• _EXERCISE REQUIREMENTS_
Copy each line below that has "inhabituel".
Segment Open
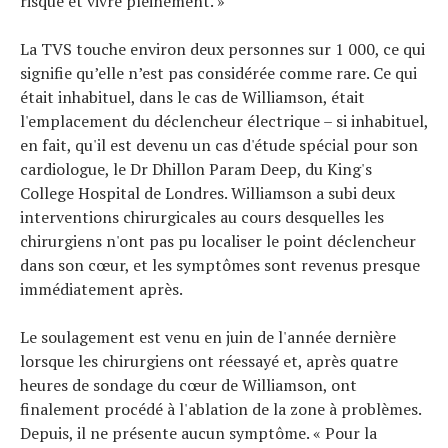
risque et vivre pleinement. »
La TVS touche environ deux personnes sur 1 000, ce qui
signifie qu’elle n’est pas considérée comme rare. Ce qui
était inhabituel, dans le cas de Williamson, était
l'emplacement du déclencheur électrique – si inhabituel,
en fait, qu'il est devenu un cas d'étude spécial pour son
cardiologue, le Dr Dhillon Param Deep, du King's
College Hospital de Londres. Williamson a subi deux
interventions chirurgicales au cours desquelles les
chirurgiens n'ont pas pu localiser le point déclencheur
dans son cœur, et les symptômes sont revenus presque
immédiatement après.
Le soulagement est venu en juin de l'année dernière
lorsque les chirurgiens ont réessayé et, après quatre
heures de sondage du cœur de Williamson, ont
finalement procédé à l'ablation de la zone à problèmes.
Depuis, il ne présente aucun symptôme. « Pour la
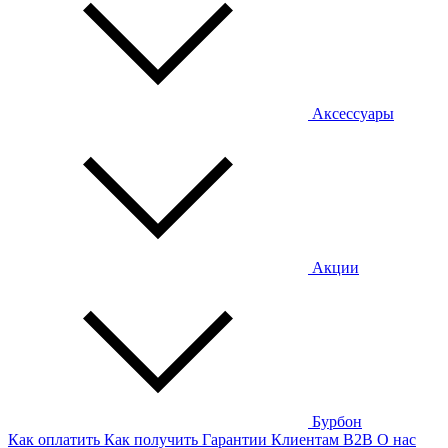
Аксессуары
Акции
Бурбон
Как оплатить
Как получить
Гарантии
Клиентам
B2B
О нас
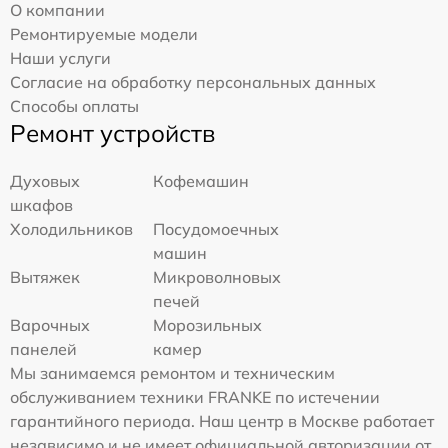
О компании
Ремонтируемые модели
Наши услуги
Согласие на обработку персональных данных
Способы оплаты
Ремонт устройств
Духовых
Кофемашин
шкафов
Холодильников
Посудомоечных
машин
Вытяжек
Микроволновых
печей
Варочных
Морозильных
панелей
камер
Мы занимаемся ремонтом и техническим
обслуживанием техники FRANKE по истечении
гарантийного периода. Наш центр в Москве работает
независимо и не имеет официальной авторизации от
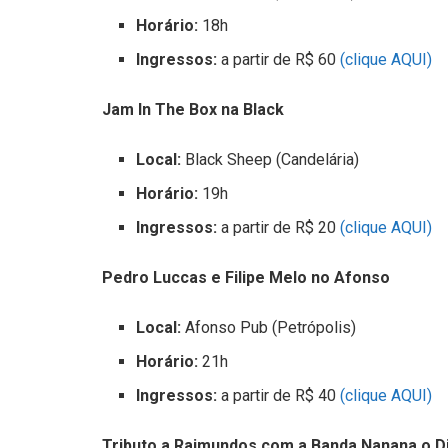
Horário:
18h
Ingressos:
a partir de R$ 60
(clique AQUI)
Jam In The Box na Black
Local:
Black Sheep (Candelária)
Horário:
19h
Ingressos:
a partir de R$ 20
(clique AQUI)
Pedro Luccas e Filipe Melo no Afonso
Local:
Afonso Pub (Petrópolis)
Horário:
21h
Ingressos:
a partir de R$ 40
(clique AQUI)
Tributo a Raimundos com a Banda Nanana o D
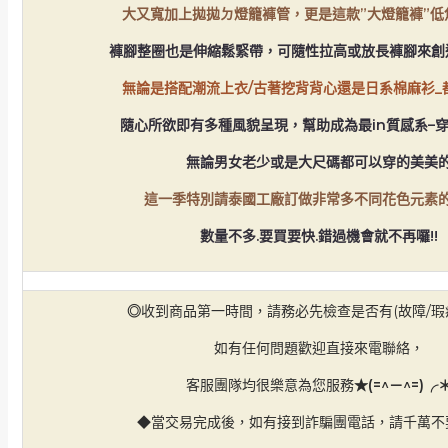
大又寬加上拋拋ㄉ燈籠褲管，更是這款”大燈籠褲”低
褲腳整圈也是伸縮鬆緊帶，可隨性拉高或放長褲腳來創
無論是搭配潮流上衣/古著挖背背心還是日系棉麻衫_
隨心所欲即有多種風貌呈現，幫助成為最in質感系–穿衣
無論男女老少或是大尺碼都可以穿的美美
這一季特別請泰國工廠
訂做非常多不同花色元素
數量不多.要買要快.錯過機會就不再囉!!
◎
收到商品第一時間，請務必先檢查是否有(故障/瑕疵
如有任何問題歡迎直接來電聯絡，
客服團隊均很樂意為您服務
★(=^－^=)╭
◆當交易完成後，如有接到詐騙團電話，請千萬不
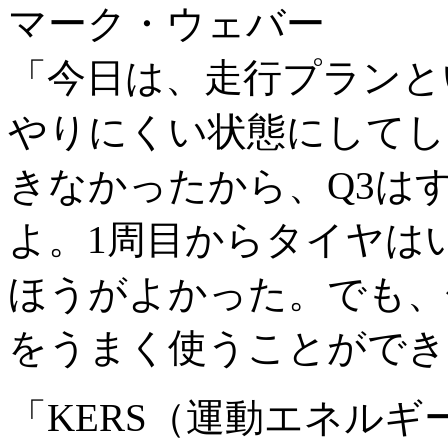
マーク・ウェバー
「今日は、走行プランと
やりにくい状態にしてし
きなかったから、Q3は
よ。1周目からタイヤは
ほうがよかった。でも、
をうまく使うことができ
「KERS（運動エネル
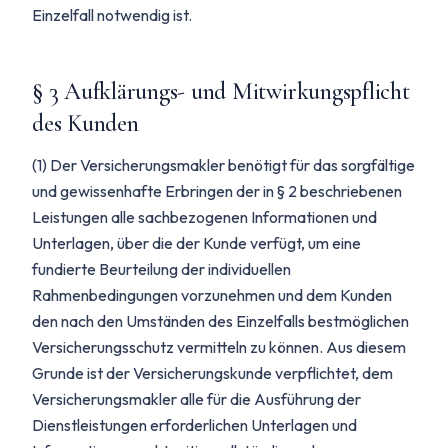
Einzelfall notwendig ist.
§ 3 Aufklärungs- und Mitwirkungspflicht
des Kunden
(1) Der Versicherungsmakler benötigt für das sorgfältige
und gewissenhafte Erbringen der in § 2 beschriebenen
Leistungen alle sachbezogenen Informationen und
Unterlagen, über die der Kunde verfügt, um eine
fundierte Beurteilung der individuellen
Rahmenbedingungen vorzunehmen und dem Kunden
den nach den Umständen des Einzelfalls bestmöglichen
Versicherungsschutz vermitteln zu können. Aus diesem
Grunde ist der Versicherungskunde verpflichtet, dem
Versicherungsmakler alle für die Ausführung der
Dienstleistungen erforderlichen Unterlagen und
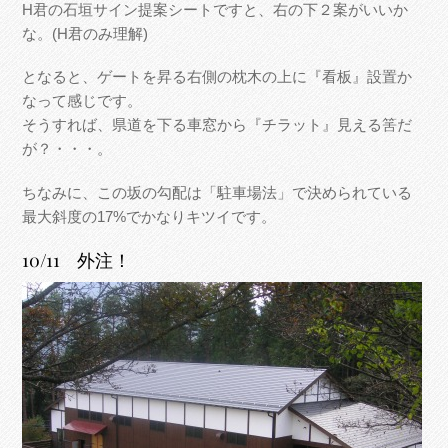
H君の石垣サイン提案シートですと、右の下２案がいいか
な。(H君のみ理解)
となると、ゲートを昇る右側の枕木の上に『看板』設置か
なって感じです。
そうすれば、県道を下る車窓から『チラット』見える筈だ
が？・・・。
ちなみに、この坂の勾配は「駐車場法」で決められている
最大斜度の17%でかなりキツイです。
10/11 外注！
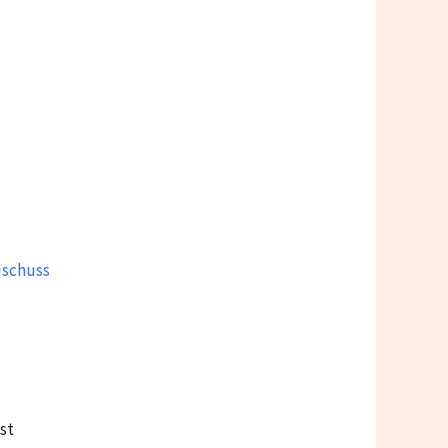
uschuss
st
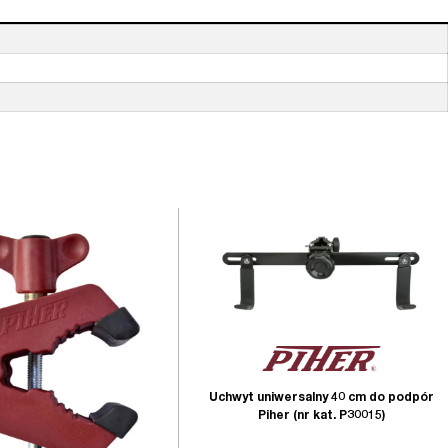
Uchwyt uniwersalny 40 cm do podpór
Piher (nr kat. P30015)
Segment Closed
Segment Open
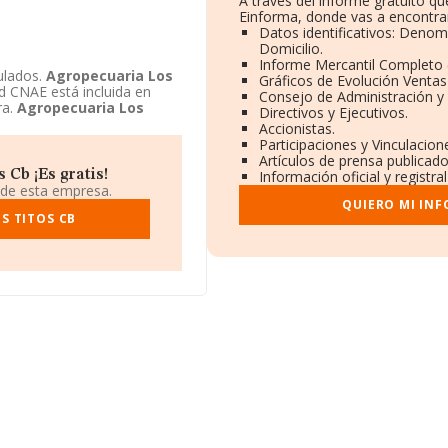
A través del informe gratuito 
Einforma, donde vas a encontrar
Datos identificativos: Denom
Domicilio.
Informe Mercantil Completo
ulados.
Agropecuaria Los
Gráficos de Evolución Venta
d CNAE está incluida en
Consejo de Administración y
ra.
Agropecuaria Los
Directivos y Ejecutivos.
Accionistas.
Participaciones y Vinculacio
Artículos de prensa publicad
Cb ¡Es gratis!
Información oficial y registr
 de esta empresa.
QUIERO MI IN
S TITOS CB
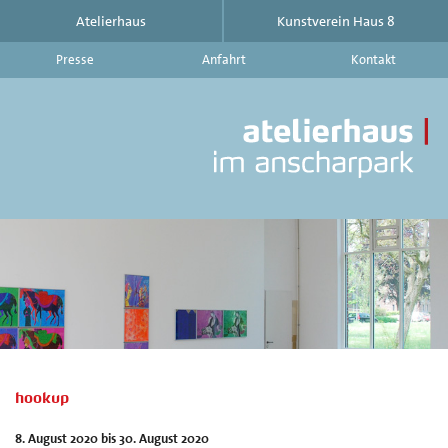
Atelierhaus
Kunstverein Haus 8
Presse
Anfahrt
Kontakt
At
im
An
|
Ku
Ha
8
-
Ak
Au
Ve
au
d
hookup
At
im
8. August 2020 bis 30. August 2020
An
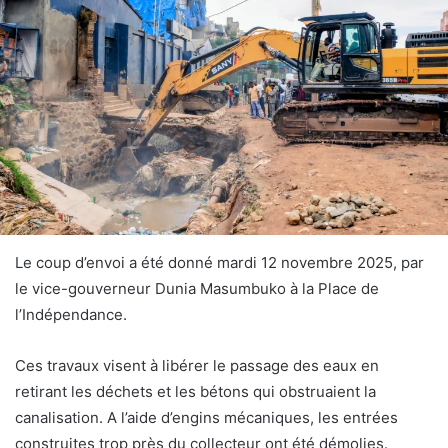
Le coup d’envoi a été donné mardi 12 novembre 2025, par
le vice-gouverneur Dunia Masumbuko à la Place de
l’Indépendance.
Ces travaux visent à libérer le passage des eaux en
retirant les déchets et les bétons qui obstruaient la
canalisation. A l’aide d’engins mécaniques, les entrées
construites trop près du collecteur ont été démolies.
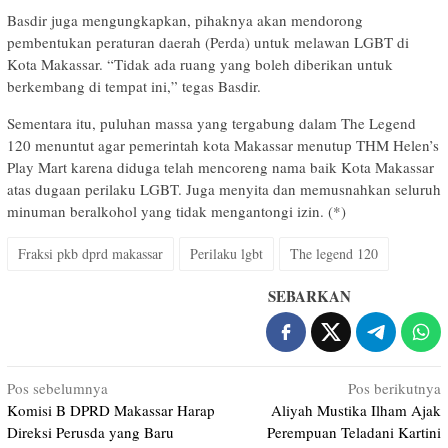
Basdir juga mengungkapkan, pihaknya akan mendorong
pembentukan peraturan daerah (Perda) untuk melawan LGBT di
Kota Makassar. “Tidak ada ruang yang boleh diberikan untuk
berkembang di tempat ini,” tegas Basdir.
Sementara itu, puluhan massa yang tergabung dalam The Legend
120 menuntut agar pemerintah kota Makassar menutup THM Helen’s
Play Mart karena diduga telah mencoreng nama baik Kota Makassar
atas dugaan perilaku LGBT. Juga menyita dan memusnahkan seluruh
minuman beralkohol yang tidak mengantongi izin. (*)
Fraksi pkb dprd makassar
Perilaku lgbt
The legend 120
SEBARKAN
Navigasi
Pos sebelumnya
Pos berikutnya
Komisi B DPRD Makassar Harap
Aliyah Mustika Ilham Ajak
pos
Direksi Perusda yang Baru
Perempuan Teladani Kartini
Segment Closed
• _RESULT BELOW_
était inhabituel, dans le cas de Williamson, était
l'emplacement du déclencheur électrique – si inhabituel,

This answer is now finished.